** Opening Supplied records block **
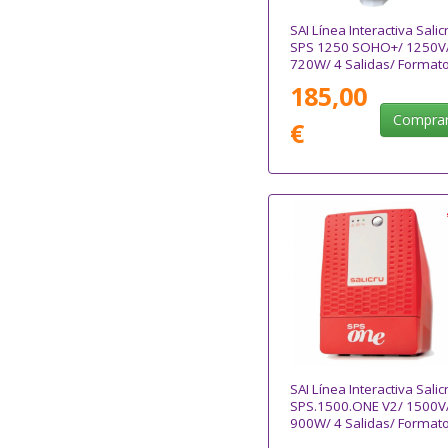
SAI Línea Interactiva Salic
SPS 1250 SOHO+/ 1250V
720W/ 4 Salidas/ Format
Torre
185,00
Compra
€
SAI Línea Interactiva Salic
SPS.1500.ONE V2/ 1500V
900W/ 4 Salidas/ Format
Torre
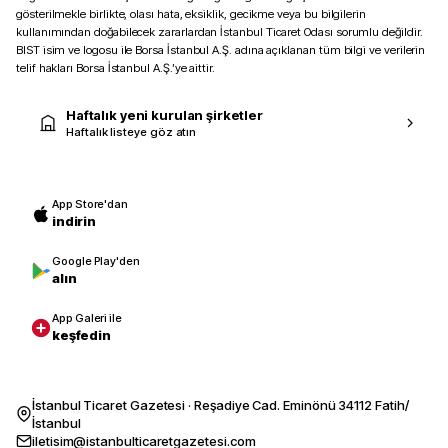
gösterilmekle birlikte, olası hata, eksiklik, gecikme veya bu bilgilerin
kullanımından doğabilecek zararlardan İstanbul Ticaret Odası sorumlu değildir.
BIST isim ve logosu ile Borsa İstanbul A.Ş. adına açıklanan tüm bilgi ve verilerin
telif hakları Borsa İstanbul A.Ş.’ye aittir.
Haftalık yeni kurulan şirketler
Haftalık listeye göz atın
App Store'dan
indirin
Google Play'den
alın
App Galeri ile
keşfedin
İstanbul Ticaret Gazetesi · Reşadiye Cad. Eminönü 34112 Fatih/
İstanbul
iletisim@istanbulticaretgazetesi.com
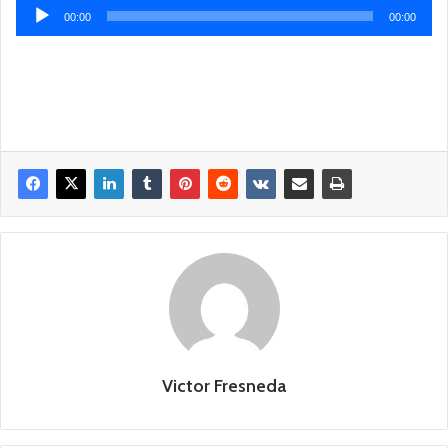
Reproductor
00:00
00:00
de
audio
Victor Fresneda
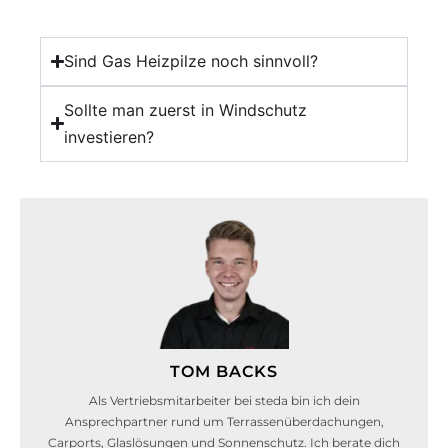
Sind Gas Heizpilze noch sinnvoll?
Sollte man zuerst in Windschutz
investieren?
TOM BACKS
Als Vertriebsmitarbeiter bei steda bin ich dein
Ansprechpartner rund um Terrassenüberdachungen,
Carports, Glaslösungen und Sonnenschutz. Ich berate dich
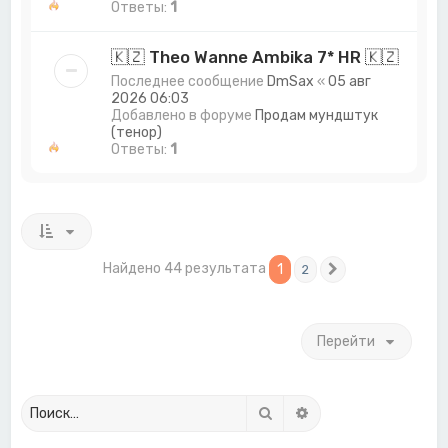
Ответы:
1
🇰🇿 Theo Wanne Ambika 7* HR 🇰🇿
Последнее сообщение
DmSax
«
05 авг
2026 06:03
Добавлено в форуме
Продам мундштук
(тенор)
Ответы:
1
Найдено 44 результата
1
2
След.
Перейти
Поиск
Расширенный поиск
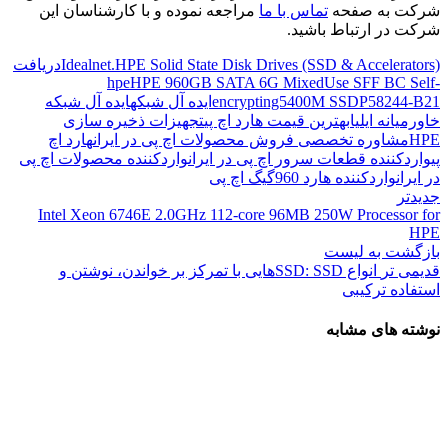
شرکت به صفحه
تماس با ما
مراجعه نموده و با کارشناسان این
شرکت در ارتباط باشید.
Idealnet.HPE Solid State Disk Drives (SSD & Accelerators)
دریافت
hpe
HPE 960GB SATA 6G MixedUse SFF BC Self-
P58244-B21
encrypting5400M SSD
ایده آل شبکه
ایده آل شبکه
خاورمیانه ایلیا
بهترین قیمت هارد اچ پی
تجهیزات ذخیره سازی
HPE
مشاوره تخصصی فروش محصولات اچ پی در ایران
هارد اچ
پی
واردکننده قطعات سرور اچ پی در ایران
واردکننده محصولات اچ پی
در ایران
واردکننده هارد 960گیگ اچ پی
جدیدتر
Intel Xeon 6746E 2.0GHz 112-core 96MB 250W Processor for
HPE
بازگشت به لیست
قدیمی تر
انواع SSD: SSDهایی با تمرکز بر خواندن، نوشتن و
استفاده ترکیبی
نوشته های مشابه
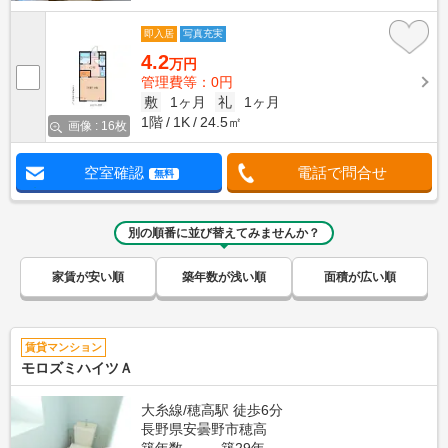
即入居
写真充実
4.2
万円
管理費等：0円
敷
1ヶ月
礼
1ヶ月
1階
1K
24.5㎡
画像 : 16枚
空室確認
電話で問合せ
無料
別の順番に並び替えてみませんか？
家賃が安い順
築年数が浅い順
面積が広い順
賃貸マンション
モロズミハイツＡ
大糸線/穂高駅 徒歩6分
長野県安曇野市穂高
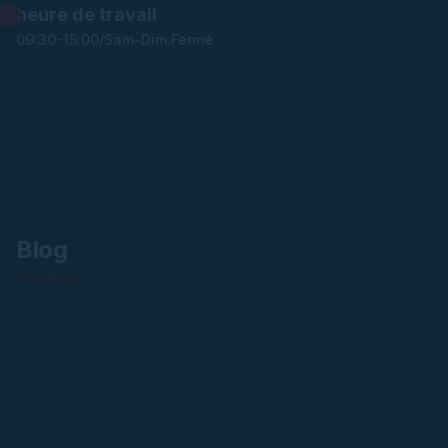
heure de travail
09:30-15:00/Sam-Dim:Fermé
Blog
Voir tous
** Closing Supplied records block **
# Activity:
In the copy, include all records verbatim but no images.

# Exercise output:
SAI Línea Interactiva Salic
SPS 1250 SOHO+/ 1250V
720W/ 4 Salidas/ Format
Torre
185,00
Compra
€
SAI Línea Interactiva Salic
SPS.1500.ONE V2/ 1500V
900W/ 4 Salidas/ Format
Torre
gösterilmekle birlikte, olası hata, eksiklik, gecikme veya bu bilgilerin
kullanımından doğabilecek zararlardan İstanbul Ticaret Odası sorumlu değildir.
BIST isim ve logosu ile Borsa İstanbul A.Ş. adına açıklanan tüm bilgi ve verilerin
telif hakları Borsa İstanbul A.Ş.’ye aittir.
Haftalık yeni kurulan şirketler
Haftalık listeye göz atın
App Store'dan
indirin
Google Play'den
alın
App Galeri ile
keşfedin
İstanbul Ticaret Gazetesi · Reşadiye Cad. Eminönü 34112 Fatih/
İstanbul
iletisim@istanbulticaretgazetesi.com
Reproductor
00:00
00:00
de
audio
Victor Fresneda
Sind Gas Heizpilze noch sinnvoll?
Sollte man zuerst in Windschutz
investieren?
TOM BACKS
Als Vertriebsmitarbeiter bei steda bin ich dein
Ansprechpartner rund um Terrassenüberdachungen,
Carports, Glaslösungen und Sonnenschutz. Ich berate dich
Ответы:
1
🇰🇿 Theo Wanne Ambika 7* HR 🇰🇿
Последнее сообщение
DmSax
«
05 авг
2026 06:03
Добавлено в форуме
Продам мундштук
(тенор)
Ответы:
1
Найдено 44 результата
1
2
След.
Перейти
Поиск
Расширенный поиск
شرکت به صفحه
تماس با ما
مراجعه نموده و با کارشناسان این
شرکت در ارتباط باشید.
Idealnet.HPE Solid State Disk Drives (SSD & Accelerators)
دریافت
hpe
HPE 960GB SATA 6G MixedUse SFF BC Self-
P58244-B21
encrypting5400M SSD
ایده آل شبکه
ایده آل شبکه
خاورمیانه ایلیا
بهترین قیمت هارد اچ پی
تجهیزات ذخیره سازی
HPE
مشاوره تخصصی فروش محصولات اچ پی در ایران
هارد اچ
پی
واردکننده قطعات سرور اچ پی در ایران
واردکننده محصولات اچ پی
در ایران
واردکننده هارد 960گیگ اچ پی
جدیدتر
Intel Xeon 6746E 2.0GHz 112-core 96MB 250W Processor for
HPE
بازگشت به لیست
قدیمی تر
انواع SSD: SSDهایی با تمرکز بر خواندن، نوشتن و
استفاده ترکیبی
نوشته های مشابه
即入居
写真充実
4.2
万円
管理費等：0円
敷
1ヶ月
礼
1ヶ月
1階
1K
24.5㎡
画像 : 16枚
空室確認
電話で問合せ
無料
別の順番に並び替えてみませんか？
家賃が安い順
築年数が浅い順
面積が広い順
賃貸マンション
モロズミハイツＡ
大糸線/穂高駅 徒歩6分
長野県安曇野市穂高
heure de travail
09:30-15:00/Sam-Dim:Fermé
Blog
Voir tous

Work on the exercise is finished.